U.S. District Court Largely Denies Motion to Dismiss in Challenge to Mass Student Visa Revocations and SEVIS Terminations
Boston, MA — March 2026 — The U.S. District Court for the District of Massachusetts largely denied the federal government’s motion to dismiss in Presidents’ Alliance on Higher Education and Immigration v. Noem, allowing a broad challenge to proceed to the government’s mass revocation of international student visas and termination of student status records.
Photo by Francesco Sgura
The case arises from a nationwide initiative launched in March 2025 by the Department of Homeland Security and the Department of State. Under that program, federal officials ran the names of approximately 1.3 million international students through a criminal database and identified several thousand “hits,” including individuals with no criminal history, such as witnesses or victims listed in the system.
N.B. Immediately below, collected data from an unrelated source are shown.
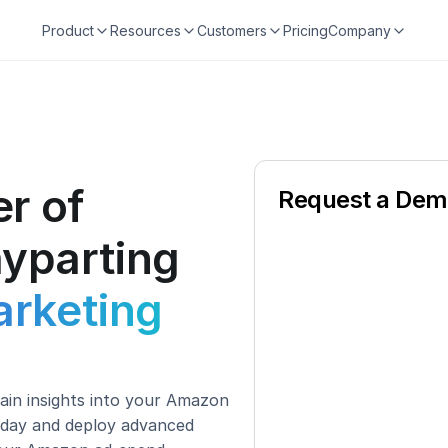
Product
Resources
Customers
Pricing
Company
r of
Request a De
yparting
rketing
in insights into your Amazon 
 day and deploy advanced 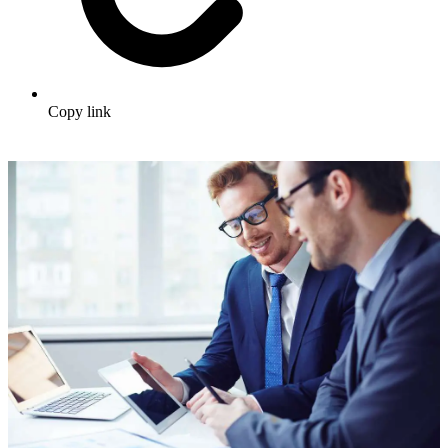
Copy link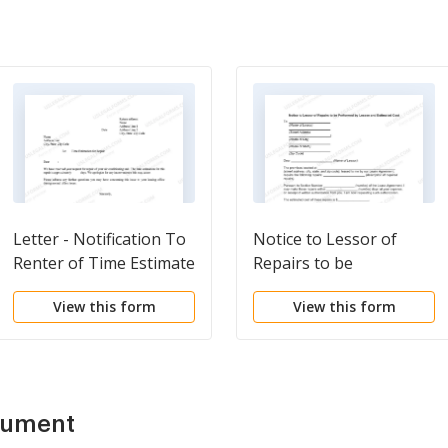
Letter - Notification To
Notice to Lessor of
Renter of Time Estimate
Repairs to be
of Repair
Performed by Lessee
View this form
View this form
and Estimated Cost
cument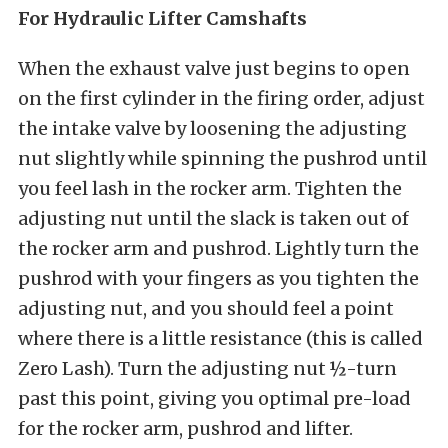
For Hydraulic Lifter Camshafts
When the exhaust valve just begins to open
on the first cylinder in the firing order, adjust
the intake valve by loosening the adjusting
nut slightly while spinning the pushrod until
you feel lash in the rocker arm. Tighten the
adjusting nut until the slack is taken out of
the rocker arm and pushrod. Lightly turn the
pushrod with your fingers as you tighten the
adjusting nut, and you should feel a point
where there is a little resistance (this is called
Zero Lash). Turn the adjusting nut ½-turn
past this point, giving you optimal pre-load
for the rocker arm, pushrod and lifter.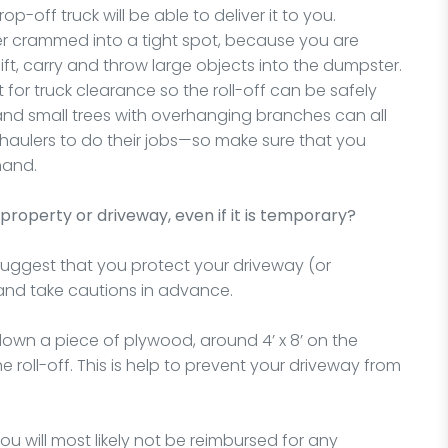
-off truck will be able to deliver it to you.
 crammed into a tight spot, because you are
ft, carry and throw large objects into the dumpster.
t for truck clearance so the roll-off can be safely
 and small trees with overhanging branches can all
he haulers to do their jobs—so make sure that you
hand.
property or driveway, even if it is temporary?
suggest that you protect your driveway (or
and take cautions in advance.
wn a piece of plywood, around 4’ x 8’ on the
roll-off. This is help to prevent your driveway from
 will most likely not be reimbursed for any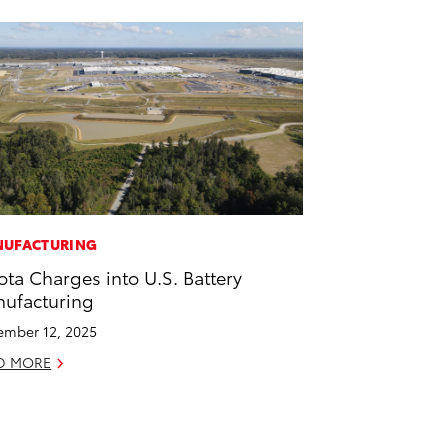
UFACTURING
ota Charges into U.S. Battery
ufacturing
mber 12, 2025
D MORE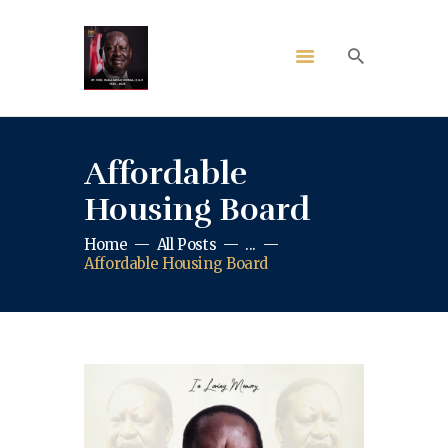
Affordable
Housing Board
Home
All Posts
...
Affordable Housing Board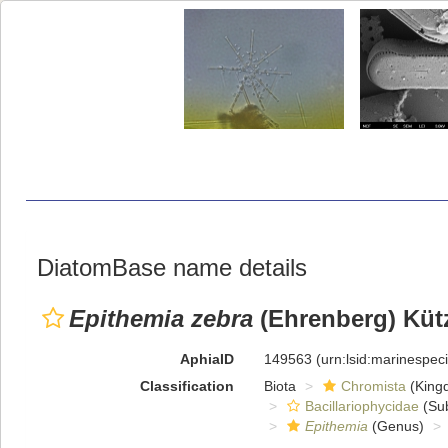
DiatomBase name details
Epithemia zebra
(Ehrenberg) Küt
AphiaID
149563
(urn:lsid:marinespe
Classification
Biota
Chromista
(King
Bacillariophycidae
(Sub
Epithemia
(Genus)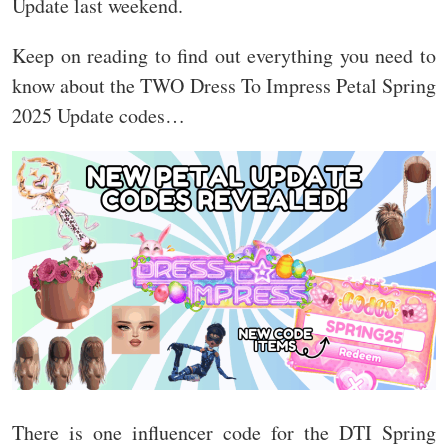
Update last weekend.
Keep on reading to find out everything you need to
know about the TWO Dress To Impress Petal Spring
2025 Update codes…
There is one influencer code for the DTI Spring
Based on those results, the government terminated thousands of students’ Student and Exchange Visitor Information System (SEVIS) records and revoked their visas without individualized adjudication.
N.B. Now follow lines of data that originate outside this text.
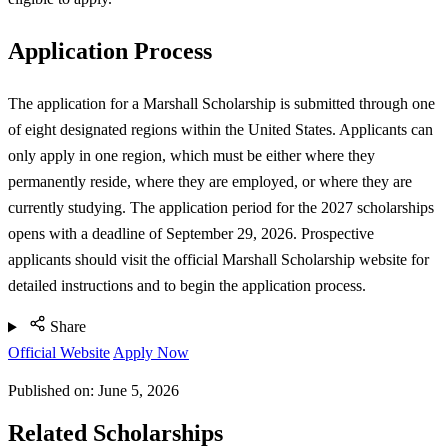
Application Process
The application for a Marshall Scholarship is submitted through one
of eight designated regions within the United States. Applicants can
only apply in one region, which must be either where they
permanently reside, where they are employed, or where they are
currently studying. The application period for the 2027 scholarships
opens with a deadline of September 29, 2026. Prospective
applicants should visit the official Marshall Scholarship website for
detailed instructions and to begin the application process.
Share
Official Website
Apply Now
Published on:
June 5, 2026
Related Scholarships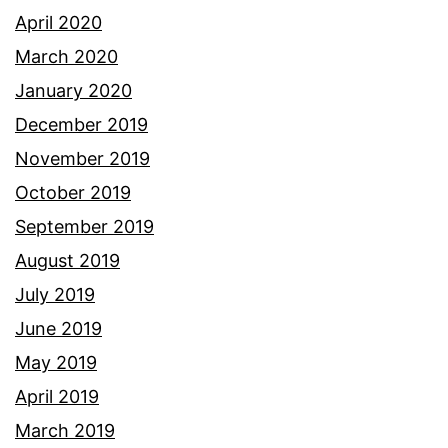
April 2020
March 2020
January 2020
December 2019
November 2019
October 2019
September 2019
August 2019
July 2019
June 2019
May 2019
April 2019
March 2019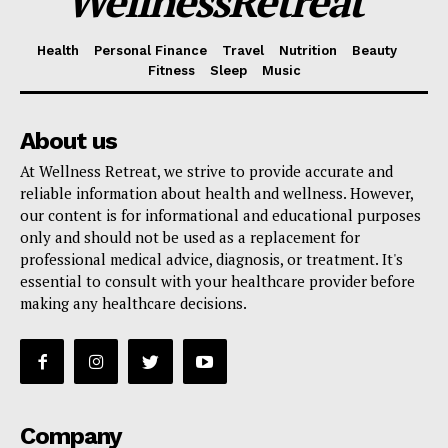
WellnessRetreat
Health
Personal Finance
Travel
Nutrition
Beauty
Fitness
Sleep
Music
About us
At Wellness Retreat, we strive to provide accurate and
reliable information about health and wellness. However,
our content is for informational and educational purposes
only and should not be used as a replacement for
professional medical advice, diagnosis, or treatment. It's
essential to consult with your healthcare provider before
making any healthcare decisions.
Company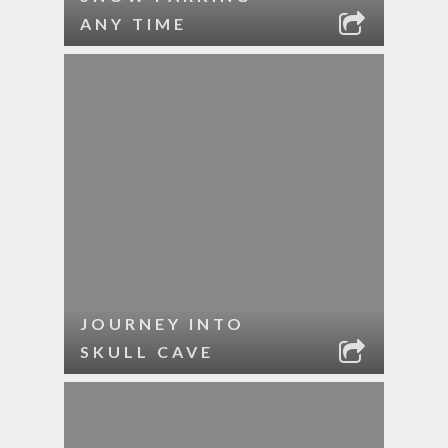
ANY TIME
JOURNEY INTO
SKULL CAVE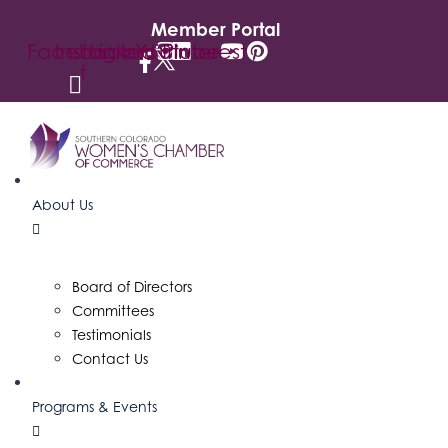
Member Portal
Facebook-
Instagram
Linkedin
Youtube
Pinterest
f
About Us
Board of Directors
Committees
Testimonials
Contact Us
Programs & Events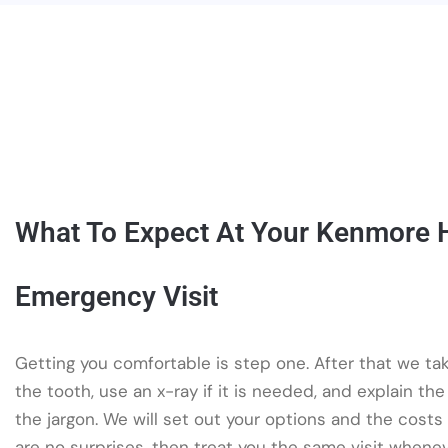
What To Expect At Your Kenmore H
Emergency Visit
Getting you comfortable is step one. After that we tak
the tooth, use an x-ray if it is needed, and explain the
the jargon. We will set out your options and the costs
are no surprises, then treat you the same visit whene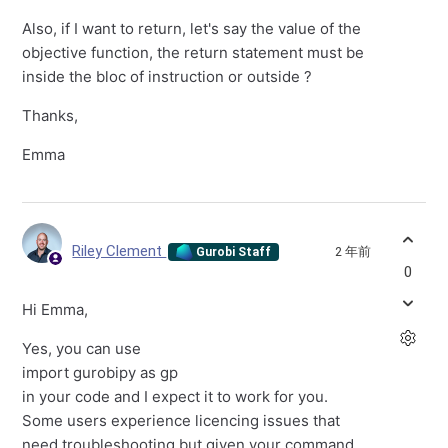
Also, if I want to return, let's say the value of the
objective function, the return statement must be
inside the bloc of instruction or outside ?
Thanks,
Emma
Riley Clement
2 年前
Gurobi Staff
0
Hi Emma,
Yes, you can use
import gurobipy as gp
in your code and I expect it to work for you.
Some users experience licencing issues that
need troubleshooting but given your command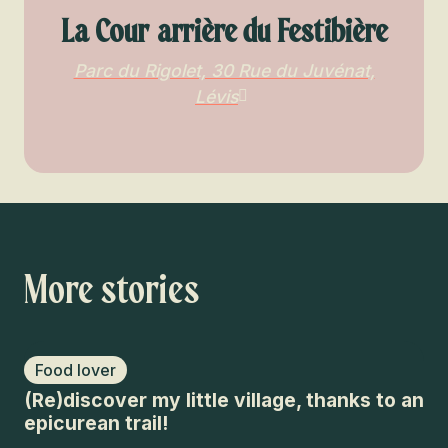
La Cour arrière du Festibière
Parc du Rigolet, 30 Rue du Juvénat,
Lévis
More stories
Food lover
F
(Re)discover my little village, thanks to an
An
epicurean trail!
vi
As alleged, termination of a SEVIS record carries immediate legal consequences, effectively stripping a student of F-1 status and the ability to study, work, or remain in the United States. The complaint further alleges that these actions were taken without notice-and-comment rulemaking and without lawful authority to equate database “hits” or visa revocations with a failure to maintain status.
The government moved to dismiss, arguing that plaintiffs lacked standing, that subsequent agency actions mooted the case, and that the complaint failed to state a claim. In a detailed opinion, the court rejected those arguments in substantial part, holding that plaintiffs plausibly alleged concrete injuries, that the challenged policies remain subject to judicial review, and that the case may proceed on most of its core claims.
“We are grateful that the court rejected the government’s attempt to avoid scrutiny of its unjustified assault on international students,” said David Zimmer of Zimmer, Citron & Clarke, who represents plaintiffs in the litigation, together with the National Immigration Project and Green & Spiegel. “We’re proud to help in this battle, and look forward to seeing justice pursued in the courts.”
The decision marks a significant development in ongoing litigation concerning the federal government’s authority to implement large-scale immigration enforcement measures affecting international students and higher education institutions. The case will now proceed in the district court.